• **What you are asked to do**: Set down every entry again word for word, please, but skip the pictures.

• **Data supplied**:
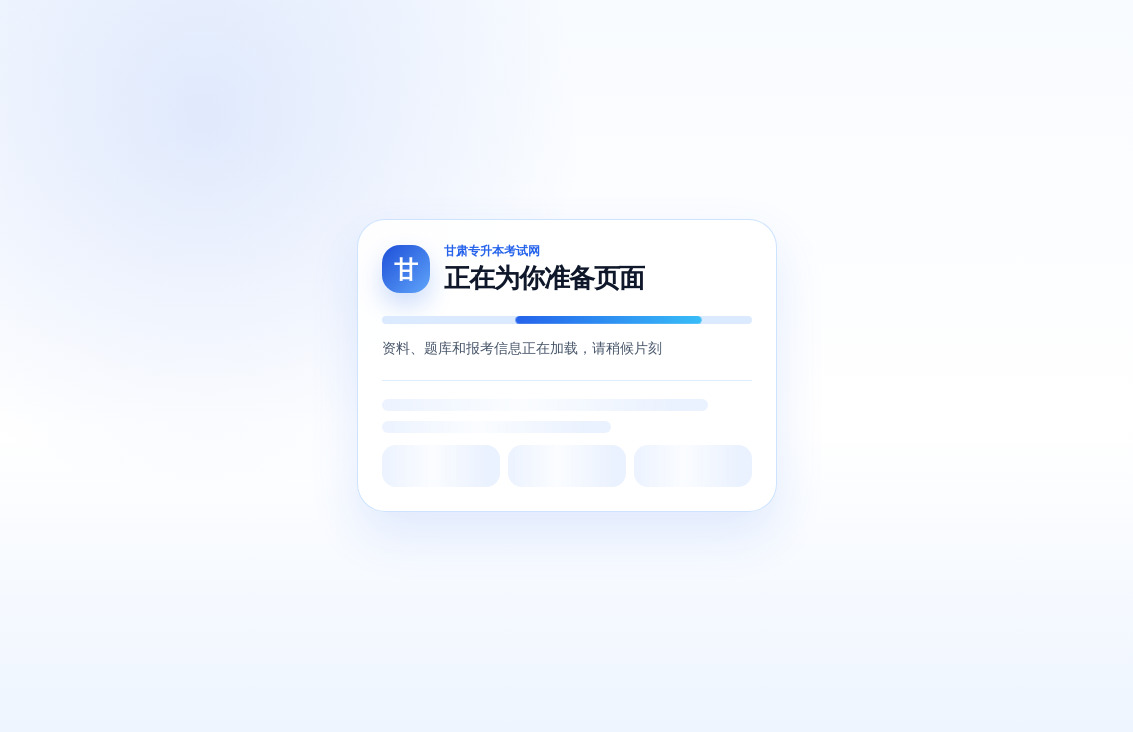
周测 (388, 31)
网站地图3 (566, 692)
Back (566, 214)
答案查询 (684, 31)
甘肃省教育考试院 (380, 394)
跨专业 (539, 31)
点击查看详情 (957, 536)
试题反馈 (836, 31)
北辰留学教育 (366, 463)
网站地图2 (495, 692)
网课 (292, 31)
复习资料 (608, 31)
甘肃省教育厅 (366, 429)
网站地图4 (637, 692)
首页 (244, 31)
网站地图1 (424, 692)
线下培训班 (919, 31)
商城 (436, 24)
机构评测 (760, 31)
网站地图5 (708, 692)
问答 (484, 31)
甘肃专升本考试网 (380, 532)
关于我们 (60, 394)
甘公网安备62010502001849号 (504, 671)
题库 (340, 31)
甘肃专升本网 (366, 498)
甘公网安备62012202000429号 (854, 671)
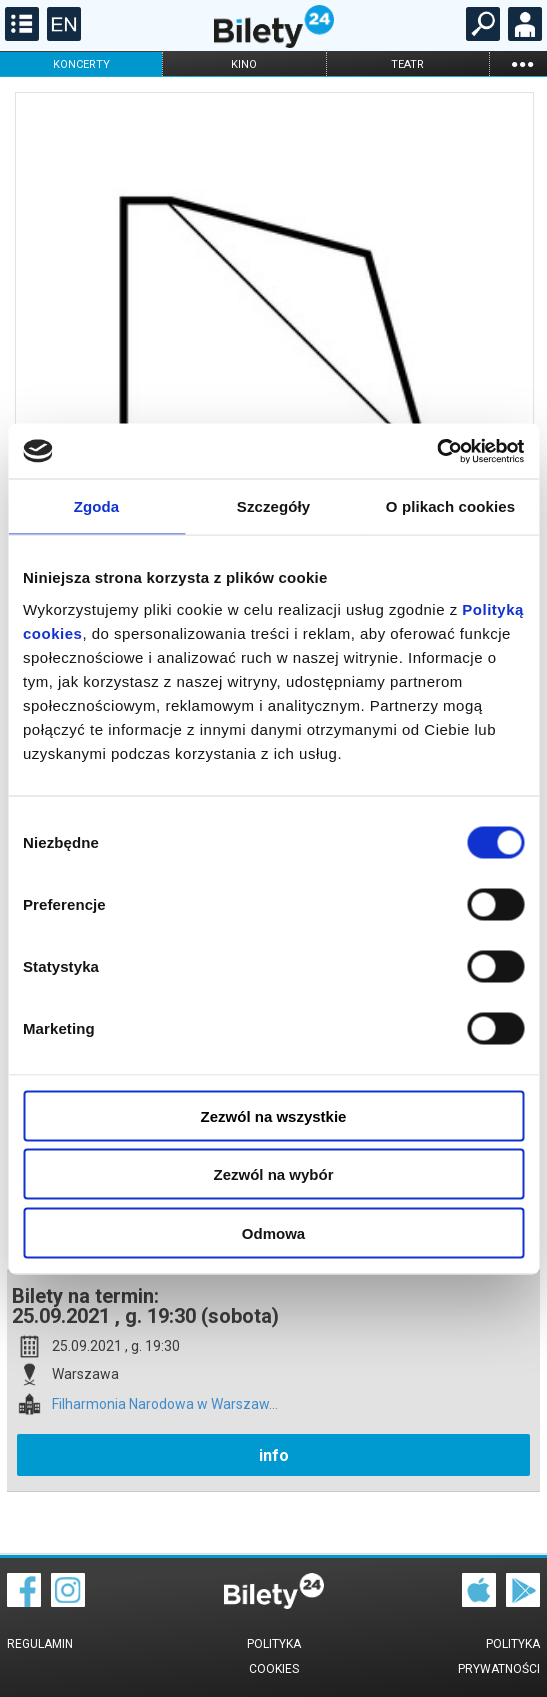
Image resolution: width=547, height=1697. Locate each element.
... (522, 63)
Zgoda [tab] (97, 506)
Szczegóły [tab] (273, 506)
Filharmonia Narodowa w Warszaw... (165, 1404)
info (274, 1455)
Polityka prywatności (499, 1656)
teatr (407, 64)
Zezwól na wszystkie (274, 1115)
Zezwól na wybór (273, 1174)
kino (244, 64)
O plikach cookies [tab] (450, 506)
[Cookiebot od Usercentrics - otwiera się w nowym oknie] (436, 451)
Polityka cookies (274, 1656)
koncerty (81, 64)
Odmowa (273, 1232)
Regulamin (40, 1644)
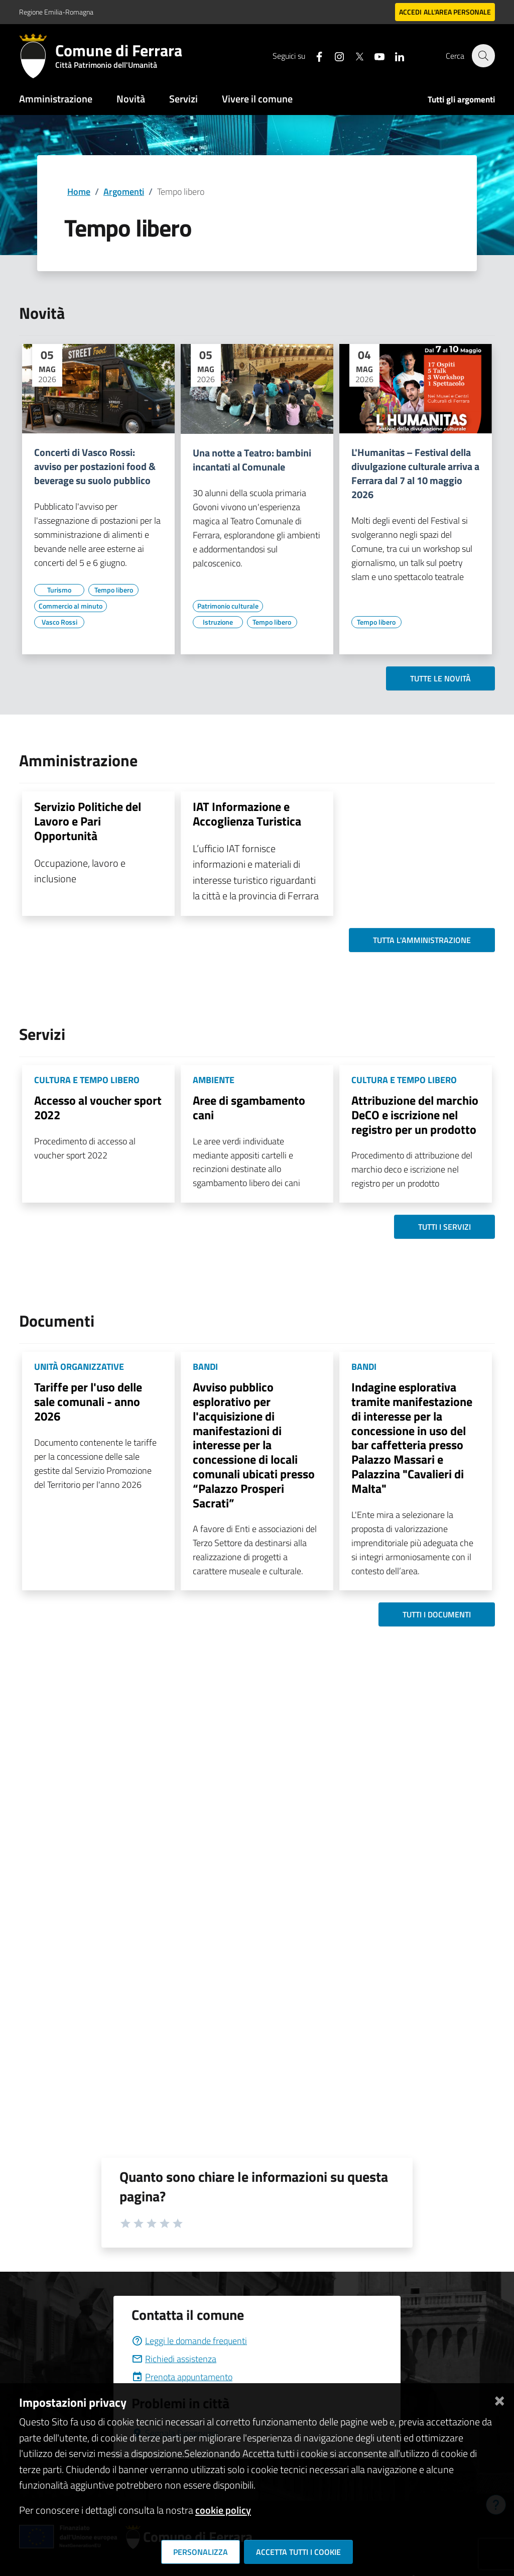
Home (78, 191)
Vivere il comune (257, 98)
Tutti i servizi (444, 1227)
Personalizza (200, 2552)
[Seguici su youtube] (374, 55)
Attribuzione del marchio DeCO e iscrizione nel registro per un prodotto (414, 1114)
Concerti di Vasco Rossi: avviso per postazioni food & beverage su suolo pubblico (95, 466)
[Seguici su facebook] (314, 55)
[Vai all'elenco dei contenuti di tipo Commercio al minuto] (70, 606)
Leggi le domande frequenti (189, 2341)
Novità (130, 98)
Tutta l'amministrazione (422, 940)
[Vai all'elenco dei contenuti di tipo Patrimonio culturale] (228, 606)
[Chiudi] (499, 2398)
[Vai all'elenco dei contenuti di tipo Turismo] (59, 590)
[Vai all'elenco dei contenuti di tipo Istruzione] (218, 622)
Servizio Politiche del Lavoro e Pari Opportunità (87, 821)
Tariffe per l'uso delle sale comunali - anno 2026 (88, 1401)
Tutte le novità (440, 678)
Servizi (183, 98)
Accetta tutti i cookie (298, 2552)
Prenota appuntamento (182, 2377)
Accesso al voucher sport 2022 (98, 1107)
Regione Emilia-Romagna (56, 12)
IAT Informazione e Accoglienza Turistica (247, 813)
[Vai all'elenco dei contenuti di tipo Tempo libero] (113, 590)
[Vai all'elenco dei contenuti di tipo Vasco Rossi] (59, 622)
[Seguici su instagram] (334, 55)
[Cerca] (483, 56)
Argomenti (123, 191)
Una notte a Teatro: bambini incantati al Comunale (252, 460)
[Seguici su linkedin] (394, 55)
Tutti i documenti (437, 1614)
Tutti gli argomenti (461, 99)
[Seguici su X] (354, 55)
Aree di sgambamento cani (249, 1107)
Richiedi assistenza (174, 2359)
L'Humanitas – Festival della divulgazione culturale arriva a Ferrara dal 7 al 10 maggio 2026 (415, 473)
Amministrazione (55, 98)
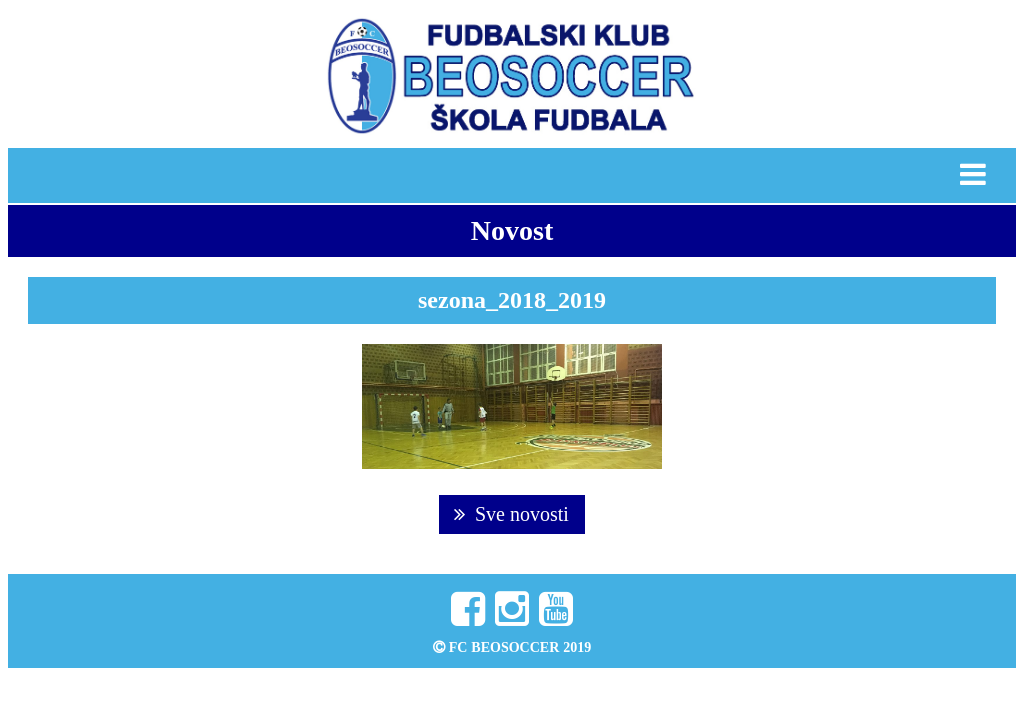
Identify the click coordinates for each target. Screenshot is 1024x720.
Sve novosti (511, 514)
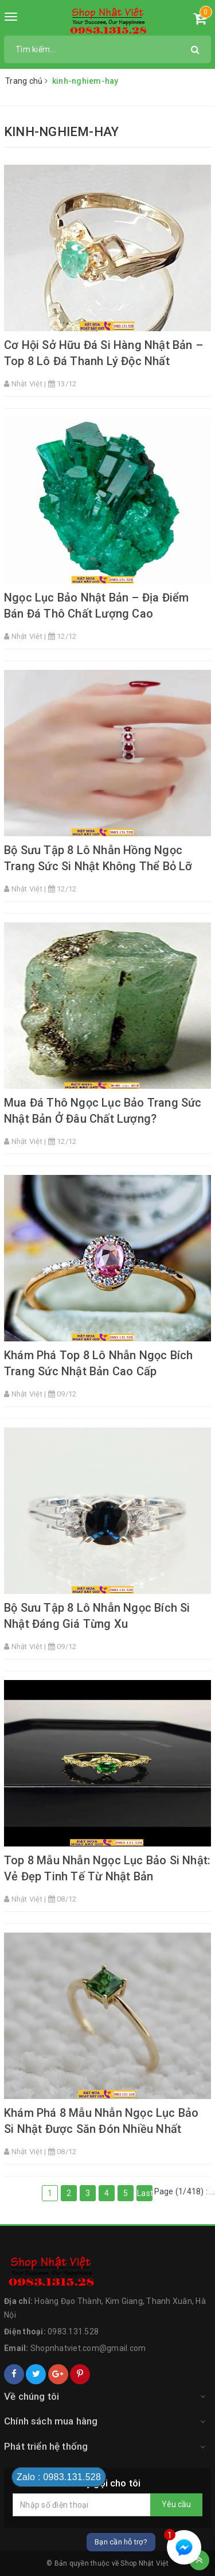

• **Task result**:
周测 (388, 31)
网站地图3 (566, 692)
Back (566, 214)
答案查询 (684, 31)
甘肃省教育考试院 (380, 394)
跨专业 (539, 31)
点击查看详情 (957, 536)
试题反馈 (836, 31)
北辰留学教育 (366, 463)
网站地图2 (495, 692)
网课 (292, 31)
复习资料 (608, 31)
甘肃省教育厅 (366, 429)
网站地图4 (637, 692)
首页 (244, 31)
网站地图1 (424, 692)
线下培训班 (919, 31)
商城 (436, 24)
机构评测 (760, 31)
网站地图5 (708, 692)
问答 (484, 31)
甘肃专升本考试网 (380, 532)
关于我们 (60, 394)
甘公网安备62010502001849号 (504, 671)
题库 (340, 31)
甘肃专升本网 (366, 498)
甘公网安备62012202000429号 (854, 671)
Image resolution: width=547, height=1697. Locate each element.
... (522, 63)
Zgoda [tab] (97, 506)
Szczegóły [tab] (273, 506)
Filharmonia Narodowa w Warszaw... (165, 1404)
info (274, 1455)
Polityka prywatności (499, 1656)
teatr (407, 64)
Zezwól na wszystkie (274, 1115)
Zezwól na wybór (273, 1174)
kino (244, 64)
O plikach cookies [tab] (450, 506)
[Cookiebot od Usercentrics - otwiera się w nowym oknie] (436, 451)
Polityka cookies (274, 1656)
koncerty (81, 64)
Odmowa (273, 1232)
Regulamin (40, 1644)
Home (78, 191)
Vivere il comune (257, 98)
Tutti i servizi (444, 1227)
Personalizza (200, 2552)
[Seguici su youtube] (374, 55)
Attribuzione del marchio DeCO e iscrizione nel registro per un prodotto (414, 1114)
Concerti di Vasco Rossi: avviso per postazioni food & beverage su suolo pubblico (95, 466)
[Seguici su facebook] (314, 55)
[Vai all'elenco dei contenuti di tipo Commercio al minuto] (70, 606)
Leggi le domande frequenti (189, 2341)
Novità (130, 98)
Tutta l'amministrazione (422, 940)
[Vai all'elenco dei contenuti di tipo Patrimonio culturale] (228, 606)
[Chiudi] (499, 2398)
[Vai all'elenco dei contenuti di tipo Turismo] (59, 590)
[Vai all'elenco dei contenuti di tipo Istruzione] (218, 622)
Servizio Politiche del Lavoro e Pari Opportunità (87, 821)
Tariffe per l'uso delle sale comunali - anno 2026 (88, 1401)
Tutte le novità (440, 678)
Servizi (183, 98)
Accetta tutti i cookie (298, 2552)
Prenota appuntamento (182, 2377)
Accesso al voucher sport 2022 (98, 1107)
Regione Emilia-Romagna (56, 12)
IAT Informazione e Accoglienza Turistica (247, 813)
[Vai all'elenco dei contenuti di tipo Tempo libero] (113, 590)
[Vai all'elenco dei contenuti di tipo Vasco Rossi] (59, 622)
[Seguici su instagram] (334, 55)
[Cerca] (483, 56)
Argomenti (123, 191)
Una notte a Teatro: bambini incantati al Comunale (252, 460)
[Seguici su linkedin] (394, 55)
Tutti i documenti (437, 1614)
Tutti gli argomenti (461, 99)
[Seguici su X] (354, 55)
Aree di sgambamento cani (249, 1107)
Richiedi assistenza (174, 2359)
L'Humanitas – Festival della divulgazione culturale arriva a Ferrara dal 7 al 10 maggio 2026 (415, 473)
Amministrazione (55, 98)
Identify the click coordinates for each target. Screenshot is 1024x720.
Sve novosti (511, 514)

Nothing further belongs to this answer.